Neither law nor medicine ended this war, and so the film presents us with a third character-method in Sgt Howie Triest. Triest, played by Leo Woodall, is a German-Jewish refugee who fled to US alone as a child when funds for the evacuation of his family were scarce, eventually joining the US Army. He is the prisoners’ translator, leading him to accompany, and even establish an uneasy cordiality with, those who have displaced him, murdered his parents in Auschwitz, and exiled his sister. The sergeant even ends up being treated in an affable manner by Julius Streicher, the chief of the Nazi press who believes Triest to be an Aryan compatriot due to his German tongue, blonde hair, and blue eyes.

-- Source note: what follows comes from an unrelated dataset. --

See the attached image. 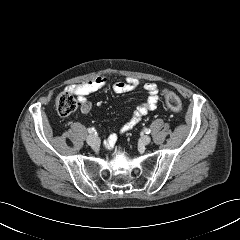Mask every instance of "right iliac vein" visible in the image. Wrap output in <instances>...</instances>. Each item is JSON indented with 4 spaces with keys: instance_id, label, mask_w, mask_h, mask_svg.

Triest’s plan is to walk Streicher to the gallows, and in his final moments to declare that he has been conversing with a Jewish man. This act, which Triest does not carry out, is intimated to be one that he believes to be his final act of the war, the revenge of the oppressed. Triest plans to commemorate the end of the war with a cigarette; a pack of which he always carries around but never partakes in himself. His mother hated the habit, and as long as the war still continues, as long as Nazism persists in the world, she is not truly at peace. 

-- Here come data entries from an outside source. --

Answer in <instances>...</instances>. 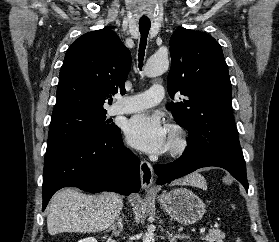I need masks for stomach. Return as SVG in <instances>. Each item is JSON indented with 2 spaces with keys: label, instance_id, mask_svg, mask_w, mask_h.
I'll use <instances>...</instances> for the list:
<instances>
[{
  "label": "stomach",
  "instance_id": "0dacf381",
  "mask_svg": "<svg viewBox=\"0 0 279 242\" xmlns=\"http://www.w3.org/2000/svg\"><path fill=\"white\" fill-rule=\"evenodd\" d=\"M162 209L181 224L192 225L199 221L205 211L204 202L187 188H176L158 196Z\"/></svg>",
  "mask_w": 279,
  "mask_h": 242
}]
</instances>
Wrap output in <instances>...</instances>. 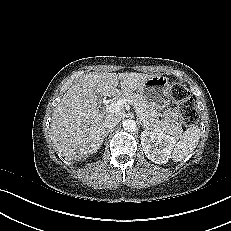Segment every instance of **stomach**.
Segmentation results:
<instances>
[{"mask_svg": "<svg viewBox=\"0 0 231 231\" xmlns=\"http://www.w3.org/2000/svg\"><path fill=\"white\" fill-rule=\"evenodd\" d=\"M139 96L155 109L166 107L170 103L171 85L169 79L154 75L138 89Z\"/></svg>", "mask_w": 231, "mask_h": 231, "instance_id": "stomach-1", "label": "stomach"}]
</instances>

After Streicher hangs, Trieste leaves the execution chamber, reaches for a smoke, and hearing the crack of another neck from the hall behind him, returns the cigarette to its pack. He affirms that the fight is not yet over, and it is important to note that for him this fight is a social, mass activity. This is made clear earlier in the film when he explains to a despondent Kelley—Kelley having been fired from the army for drunkenly briefing the press—that surrender is not an option. Triest knows that this did not begin with ‘laws’ as Jackson claims, but with the constant and consistent refusal to fight Nazism at every step in its ascendancy. Triest provides a counter to Jackson’s legal mythology as well as Kelley’s attempt to single-handedly sound the alarm. He is neither individualist nor idealist. He does not attempt to articulate the end of the war from the position of martial victor nor from the analysis of its aggressor, but from the standpoint of its victims. And this is the standpoint which if anything may salvage the antifascist message of the film. This film is about now. International law is its nostalgic object because ultimately it is this law which lays in ruins in the rubble of Gaza today.

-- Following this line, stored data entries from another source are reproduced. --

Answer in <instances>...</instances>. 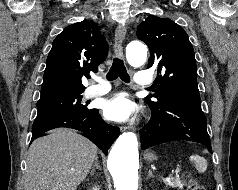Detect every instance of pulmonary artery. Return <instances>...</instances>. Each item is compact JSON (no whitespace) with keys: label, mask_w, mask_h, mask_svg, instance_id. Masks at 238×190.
<instances>
[{"label":"pulmonary artery","mask_w":238,"mask_h":190,"mask_svg":"<svg viewBox=\"0 0 238 190\" xmlns=\"http://www.w3.org/2000/svg\"><path fill=\"white\" fill-rule=\"evenodd\" d=\"M97 85L90 86L85 90V97L92 98L102 96L108 93L111 89L109 83L103 81L101 78H96ZM135 82L139 86L147 87L153 83V77L148 71H140L136 74Z\"/></svg>","instance_id":"pulmonary-artery-1"}]
</instances>
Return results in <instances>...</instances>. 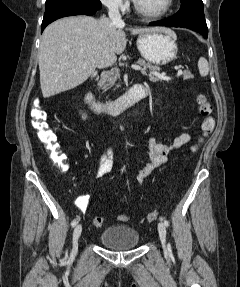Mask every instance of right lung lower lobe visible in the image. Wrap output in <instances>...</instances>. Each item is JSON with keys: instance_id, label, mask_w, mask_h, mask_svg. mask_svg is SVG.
<instances>
[{"instance_id": "right-lung-lower-lobe-1", "label": "right lung lower lobe", "mask_w": 240, "mask_h": 287, "mask_svg": "<svg viewBox=\"0 0 240 287\" xmlns=\"http://www.w3.org/2000/svg\"><path fill=\"white\" fill-rule=\"evenodd\" d=\"M101 9L99 0H46L41 32L51 22L72 15H93Z\"/></svg>"}]
</instances>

Imagine a repetition of the trials today. Imagine Smotrich, Ben Gvir, Netanyahu, in the docks at Nuremberg. Do we seriously believe that any of them—entitled, coddled by impunity, openly genocidal in record and rhetoric, would give such a performance as this Wagnerian figure of Goering? Would we need to draft in our best psychoanalysts for the occasion to work out that if you give a bunch of ethnonationalists unlimited money and weaponry that this would happen if they were not stopped? As long as the war is not won from the standpoint and justice of its victims, until the Palestinian people have won and the oppressor is vanquished alongside the roots of their oppression, then the war is not over. Winning Nuremberg is not a matter of redeeming the institutions which failed to stop past atrocities, but of securing what is to come after. That is to say, a world in which Goering is not a being to be elevated in order to be destroyed, but one in which mythologised men like him have long since passed, as curious, repugnant artefacts in the bloody story of world history. A world in which the present will no longer need to speak of the magnificence of his failed destruction, one in which he and the crimes of the world he inhabited no longer haunt us, but have been exorcised at last.